Let’s review the recommendations other investors in Reddit’s r/investing community have given the Alabama dad.
529 Plans are the Best Fit Due to Tax Advantages and Flexibility
Many Reddit members highlighted in the comments that the 529 offers amazing tax benefits and can be tax-free if used for qualified educational purposes.
“The growth is definitely going to be taxed in a regular account (she doesn’t qualify for a Roth IRA) and only maybe in the 529,” a comment reads.
Unlike a standard investment account, where growth is taxed, a 529 plan allows you to avoid tax altogether and Redditors made sure to emphasize this advantage.
“You’re guaranteed to pay taxes with any other route. You may not pay taxes with the 529,” a Redditor says.
According to one comment, if the daughter won’t use the money for educational purposes, up to $32K can be transferred to a Roth IRA or other family members.
“I would recommend the 529 for you. If your kid doesn’t end up needing the money, up to $32K can be rolled over into their IRA (after you’ve had the 529 for five years). But you also can use that money for their family members, like siblings or children/spouse or even parents (yourself),” the Redditor’s comment says.
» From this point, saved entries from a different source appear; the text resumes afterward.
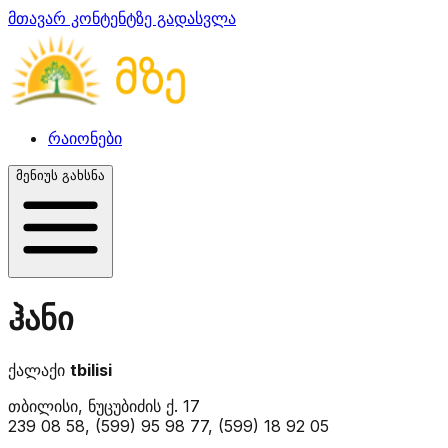
მთავარ კონტენტზე გადასვლა
რაიონები
მენიუს გახსნა
ჰანი
ქალაქი
tbilisi
თბილისი, ნუცუბიძის ქ. 17
239 08 58, (599) 95 98 77, (599) 18 92 05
While the returns will be taxed and the account owner must pay a 10% penalty if the funds aren’t used for college, Redditors still believe the 529 plan is better than a Roth IRA.
“And at the end of the day, if it’s not used for education or the IRA, yes, you’d pay taxes on the gains and a 10% penalty, but with enough time in the market, you’d still have a good outcome,” a Reddit member wrote.
Involve the Child in the Investment Journey
One unique recommendation focused on using the investment process as a financial educational tool for the child. According to one Redditor, involving the daughter in this journey as she grows can help her develop healthy financial habits.
“Don’t overlook the impact you can have by involving your daughter in this in the future. Of course, you must decide for her now, but once she is older, you can show her how small regular contributions have grown and let her be part of the journey – the hope is that it instills in her an understanding of saving and a commitment to it,” the Reddit member suggested.